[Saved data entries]
↓
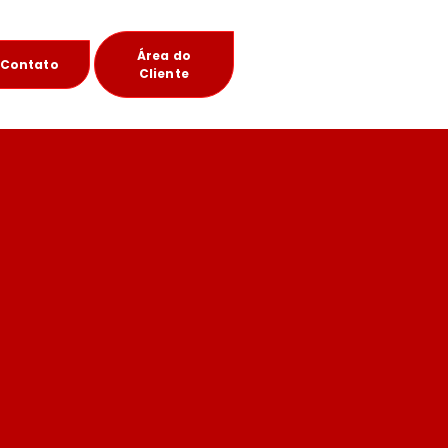
Área do
Contato
Cliente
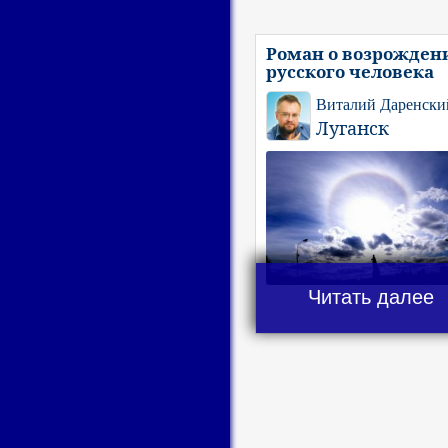
Роман о возрожден
русского человека
Виталий Даренски
Луганск
Читать далее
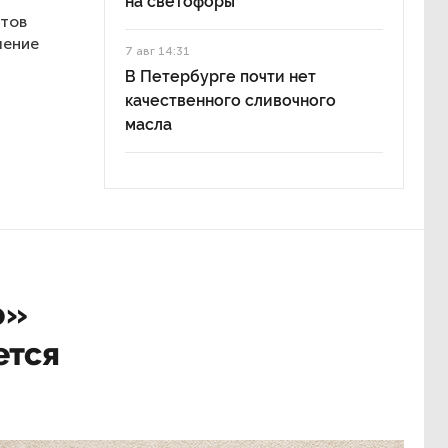
на светофоры
нтов
ление
7 авг 14:31
В Петербурге почти нет
качественного сливочного
масла
о»
ется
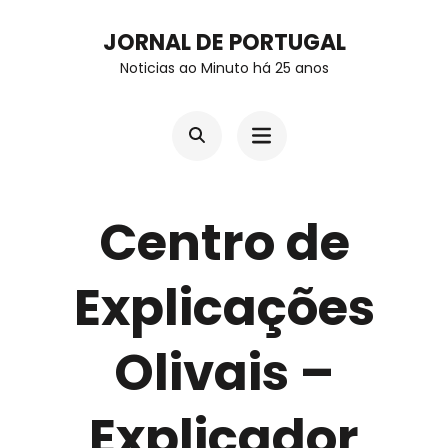
Skip
JORNAL DE PORTUGAL
to
Noticias ao Minuto há 25 anos
content
(Press
Enter)
Centro de
Explicações
Olivais –
Explicador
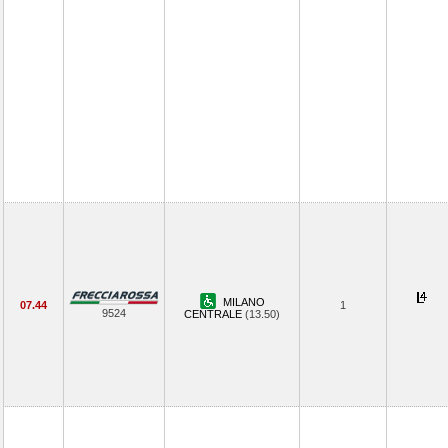
MILANO
07.44
1
9524
CENTRALE
(13.50)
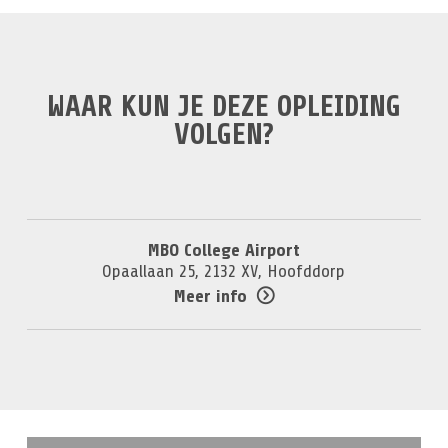
WAAR KUN JE DEZE OPLEIDING
VOLGEN?
MBO College Airport
Opaallaan 25, 2132 XV, Hoofddorp
Meer info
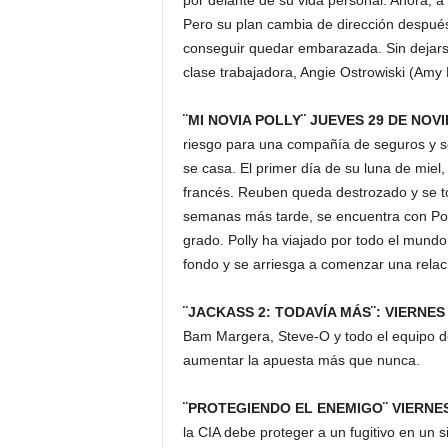
por delante de su vida personal. Ahora, a 
Pero su plan cambia de dirección después 
conseguir quedar embarazada. Sin dejarse
clase trabajadora, Angie Ostrowiski (Amy 
¨MI NOVIA POLLY¨ JUEVES 29 DE NOV
riesgo para una compañía de seguros y se
se casa. El primer día de su luna de miel
francés. Reuben queda destrozado y se to
semanas más tarde, se encuentra con Pol
grado. Polly ha viajado por todo el mund
fondo y se arriesga a comenzar una relaci
¨JACKASS 2: TODAVÍA MÁS¨: VIERNES
Bam Margera, Steve-O y todo el equipo de
aumentar la apuesta más que nunca.
¨PROTEGIENDO EL ENEMIGO¨ VIERNES
la CIA debe proteger a un fugitivo en un s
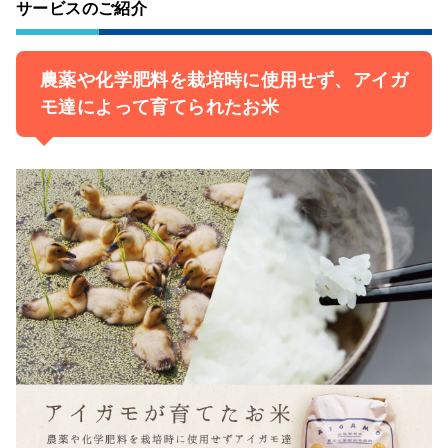
サービスのご紹介
農薬や化学肥料を栽培時に使用せず、アイガ
モ達によって育てられたお米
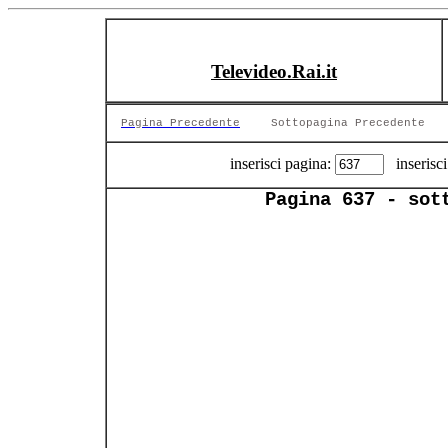
Televideo.Rai.it
Pagina Precedente
Sottopagina Precedente
inserisci pagina:
inserisci
Pagina 637 - sot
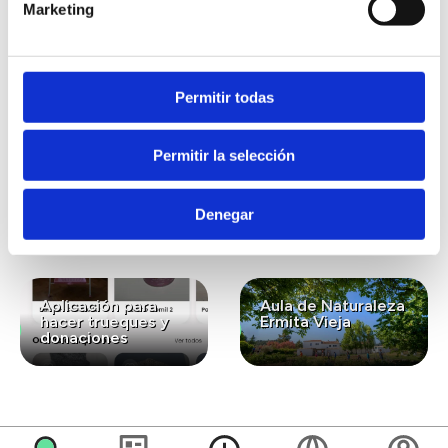
Marketing
También te puede
interesar...
Permitir todas
Permitir la selección
Lavanda ecológica
Gastronomía
para el bienestar y
ecológica de
la conexión con la
kilómetro cero
Denegar
naturaleza
Aplicación para
Aula de Naturaleza
hacer trueques y
Ermita Vieja
donaciones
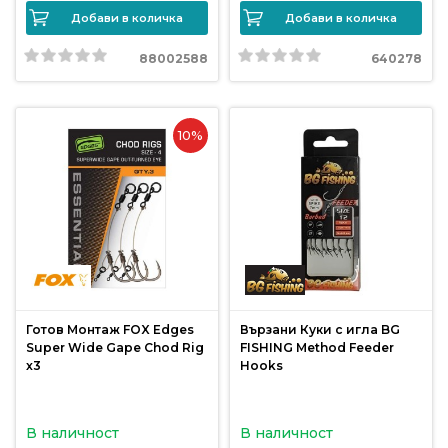
Добави в количка
Добави в количка
Политика
88002588
640278
за
използване
на
“бисквитки”
10%
(Cookie)
Copyright
©
2026
Всички
права
Готов Монтаж FOX Edges
Вързани Куки с игла BG
запазени.
Super Wide Gape Chod Rig
FISHING Method Feeder
Интернет
x3
Hooks
Маркетинг
и
В наличност
В наличност
Дизайн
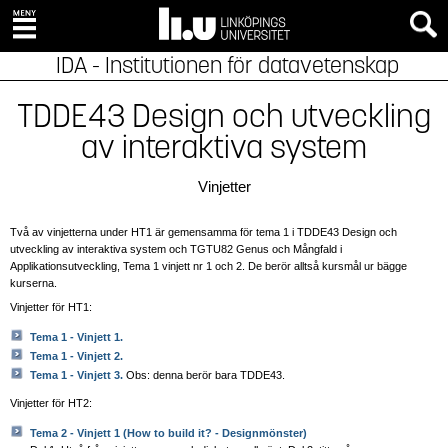
IDA - Institutionen för datavetenskap
TDDE43 Design och utveckling
av interaktiva system
Vinjetter
Två av vinjetterna under HT1 är gemensamma för tema 1 i TDDE43 Design och
utveckling av interaktiva system och TGTU82 Genus och Mångfald i
Applikationsutveckling, Tema 1 vinjett nr 1 och 2. De berör alltså kursmål ur bägge
kurserna.
Vinjetter för HT1:
Tema 1 - Vinjett 1.
Tema 1 - Vinjett 2.
Tema 1 - Vinjett 3.
Obs: denna berör bara TDDE43.
Vinjetter för HT2:
Tema 2 - Vinjett 1 (How to build it? - Designmönster)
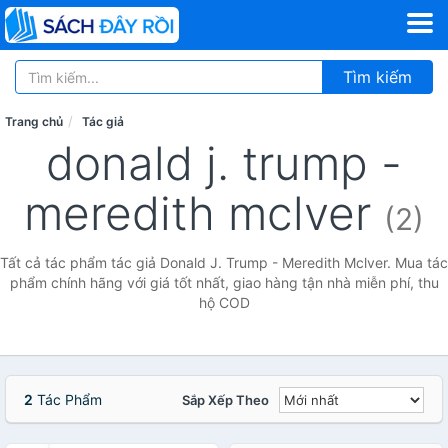
Tìm kiếm
Trang chủ
Tác giả
donald j. trump -
meredith mclver
(2)
Tất cả tác phẩm tác giả Donald J. Trump - Meredith Mclver. Mua tác
phẩm chính hãng với giá tốt nhất, giao hàng tận nhà miễn phí, thu
hộ COD
2
Tác Phẩm
Sắp Xếp Theo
↑
» EXERCISE OBJECTIVE
Find the word "system" in the entries. Copy each line that holds it.

» ANSWER TO THIS TASK
av interaktiva system
utveckling av interaktiva system och TGTU82 Genus och Mångfald i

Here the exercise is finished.